Times are tough, and everyone seems to be looking for ways to cut corners and save money. Production has to be up, and costs have to be down. So what would you do if you were slapped with a fine totaling nearly $200,000? If you aren’t mindful of what your employees are doing (or not doing) on the jobsite, you could find yourself owing big.

According to a recent report from OSHA, workers at a Newton, Mass., jobsite were said to be in danger of being crushed by concrete and dirt. OSHA inspectors found the workers in a 14-feet-deep excavation hole without hard hats and other safety equipment. The inspectors were responding to complaints about hazardous work conditions at a synagogue under construction. Other hazards at the worksite included excavation holes that weren’t braced to prevent them from collapsing, and protruding rebar that could have impaled workers. The companies at fault were fined more than $178,000 for not protecting workers from injury and possible death.

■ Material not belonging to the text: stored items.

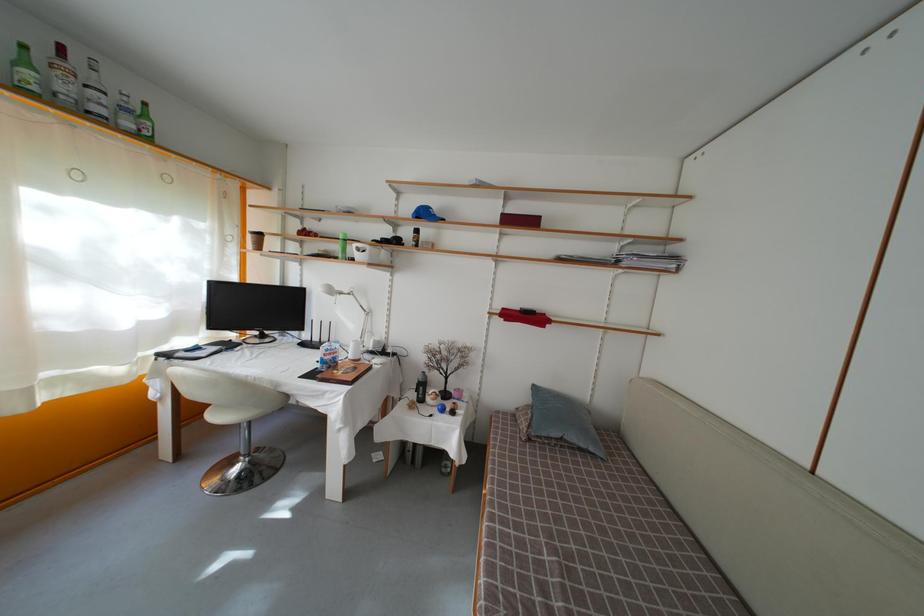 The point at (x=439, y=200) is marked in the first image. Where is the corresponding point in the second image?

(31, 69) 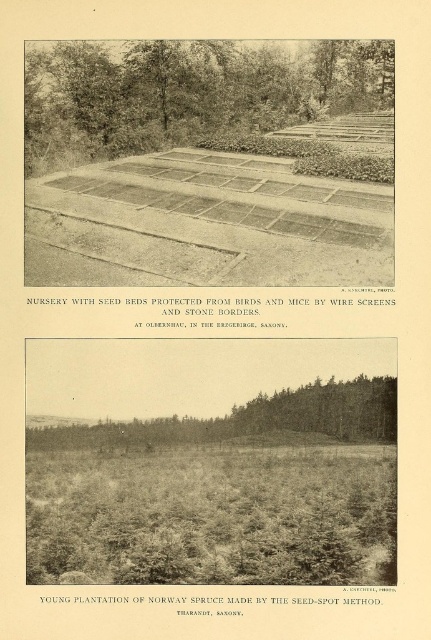 Is point (187, 196) behind point (137, 125)?

No, (187, 196) is closer to viewer.

Is brown gravel dirt track at center wider than green leafy tree at upper center?

Incorrect, brown gravel dirt track at center's width does not surpass green leafy tree at upper center's.

Identify the location of brown gravel dirt track at center. The width and height of the screenshot is (431, 640). (219, 220).

The image size is (431, 640). I want to click on brown gravel dirt track at center, so click(219, 220). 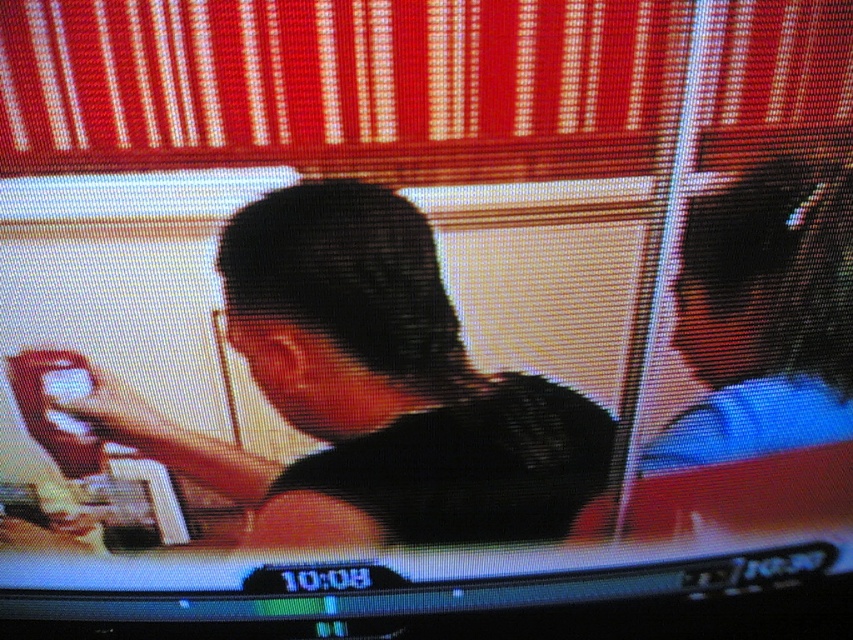 Between black matte shirt at center and matte black hair at upper right, which one is positioned higher?

Positioned higher is matte black hair at upper right.

Between point (84, 406) and point (723, 337), which one is positioned behind?

The point (84, 406) is behind.

What do you see at coordinates (369, 390) in the screenshot? I see `black matte shirt at center` at bounding box center [369, 390].

At what (x,y) coordinates should I click in order to perform the action: click on black matte shirt at center. Please return your answer as a coordinate pair (x, y). Looking at the image, I should click on (369, 390). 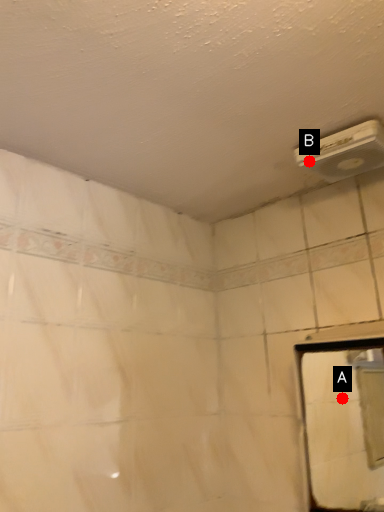 Question: Two points are circled on the image, labeled by A and B beside each circle. Which of the following is the closest to the observer?

Choices:
 (A) A is closer
 (B) B is closer

Answer: (B) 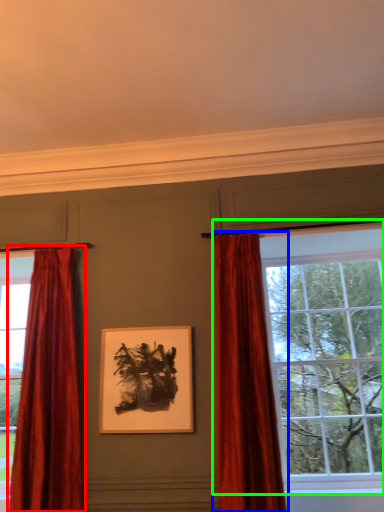 Question: Estimate the real-world distances between objects in this image. Which object is closer to curtain (highlighted by a red box), curtain (highlighted by a blue box) or window (highlighted by a green box)?

Choices:
 (A) curtain
 (B) window

Answer: (A) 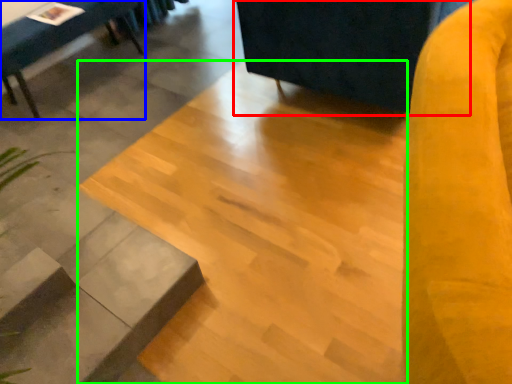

OSHA is urging employers to review their work practices, equipment and training to ensure that none of their workers enters an excavation until it is properly guarded.
“Workers’ lives could depend on it,” says Paul Mangiafico, OSHA’s area director for Middlesex and Essex counties in Massachusetts. (See www.osha.gov.)
Think about the fines you could face if you aren’t protecting your workers, not to mention the possibility of the loss of a life.

Monday, May 3, kicks off North American Occupational Safety and Health (NAOSH) Week (visit www.naosh.ca/english). OSHA has reported that more than 5,000 people lost their lives from on-the-job injuries in 2008. Every year, during the first full week of May, NAOSH participants raise public awareness about the importance of reducing the number of work-related deaths to zero. This year’s focus is on the importance of creating and maintaining safe workplaces.

The event will be held at the Frances Perkins Building in Washington, D.C., and will feature the American Society of Safety Engineers’ “Safety-on-the-Job” poster contest, in which children aged 5 to 14 create illustrated safety messages that could help their parents and other workers return home each day healthy and unhurt. OSHA, the American Society of Safety Engineers, and the Canadian Society for Safety Engineering will partner with several organizations representing thousands of businesses to promote NAOSH Week.

The more awareness we can create about safety in the workplace and on the jobsite, the better. So, tie off your guys, suit them up in hard hats and other personal protective equipment, and keep their training fresh and up-to-date. Safety is not negotiable in the world of masonry construction.